The Life Cycle of a Product

The Life Cycle of a Product

by Jennifer Sampson 13.03.2020

The art of making ceramics is really quite incredible. We visit our factories twice a year (after submitting our designs months earlier) we visit in person to see our new samples and make changes or iterations. Inspiration for our designs comes from all areas, like any design based business we interpret global and domestic trends. We then put them through our lens or filter and make them our own.

It might be a wall paper design or a trend happening in the fashion or art world that has never been used on ceramics before. It could be a polka dot or multi coloured stripe that kicks off a whole range!

We wanted to show you the evolution of a product, from our recent September 2019 trip to our factories where we were lucky enough to see our next delivery during production at one of our makers. Talk about inspiring, to see designs that have come out of your head and now in the hands of artists. That's only half the story though, the real life cycle of a product is complete only once it's enjoyed in the home of the new owner. 

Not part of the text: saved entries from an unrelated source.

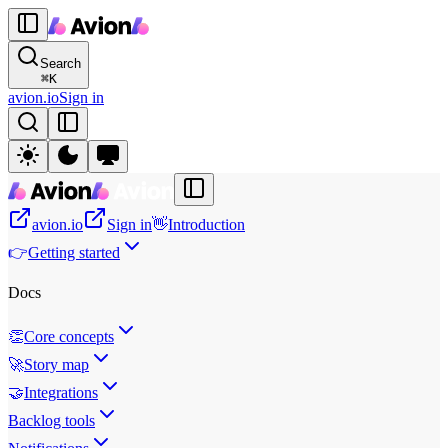
Search
⌘
K
avion.io
Sign in
avion.io
Sign in
👋
Introduction
👉
Getting started
Docs
👏
Core concepts
🚀
Story map
🤝
Integrations
Backlog tools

Here is the journey of our Hellenic Bowl;

Firstly, JJ and myself explored the trend of Greece. We were seeing gorgeous snaps of the Greek Islands, white stucco and blue skies popping up everywhere. We started a Pinterest board on all things Greece. Here is a slice of it;

We then looked at traditional shapes of the era, handled vessels were the signature shape and what is more Greek than a Greek Key pattern!

We wanted to make this range a modern take on Greece vessels so we gave our makers the shape, Greek Key pattern and specified a distressed hand painted finish on a slightly wonky shape so it felt like Jones & Co. 

We submitted this range in December 2018 to our makers, we then are sent images in March 2019 the following year of the finished sample.

We usually give feedback on size, shape and finish during that interim time and then more comments and tweaks are done when we visit in person in April 2019.  

Once the sample is approved, they are sent to Australia! Then we photograph and style the sample, including it in our catalogue to our retailers and then the Hellenic Bowl finally goes into production! Here are some of the processes;

After the clay is worked, it is given to the thrower who then makes the shape of the pot. He uses the wires as a guide to the shape so each one is the same. This is then left to dry on racks before being fired in a wood kiln for 12 hours, seen below. 

After firing, the item is glazed, some items have multiple glazes. The Hellenic Bowl has one glaze coat of white and the hand painting of the stripes, Greek Key and dots goes over the white. You can see that happening below.

This is Jerry, showing us the under glaze and how different the colour is to the finished version (he puts up with our craziness and annoying requests with aplomb, he has worked at this maker for 26 years!)

Then the pieces are loaded into the gas kiln for firing. This takes around four hours, the kiln in the shot below is only a little one for sampling, the normal kiln is a little bigger.

After this firing the items are checked over and any touch ups that need to be done where the position in the kiln has affected the colouring can be corrected slightly. A top coat is also applied to protect the surface. 

Then after this process the bowls go through quality control and if they are a vase or planter, water testing. If they have handles, strength testing. Then it's onto packaging into cardboard boxes and are loaded for voyage to Australia. 

Here we are modelling with our creations in the factory with the kilns in the background. 

From there the bowls are dispersed to our retailers around Australia and New Zealand, our own online store and shop in Bondi Beach to then be enjoyed by the new owner. So from our minds in December 2018 to the virtual and physical store shelves in November 2019. That's why these pieces really are works of art.

*Note we asked the workers to remove their masks and protective gear for the photos, nothing is more charming than a smiling Filipino!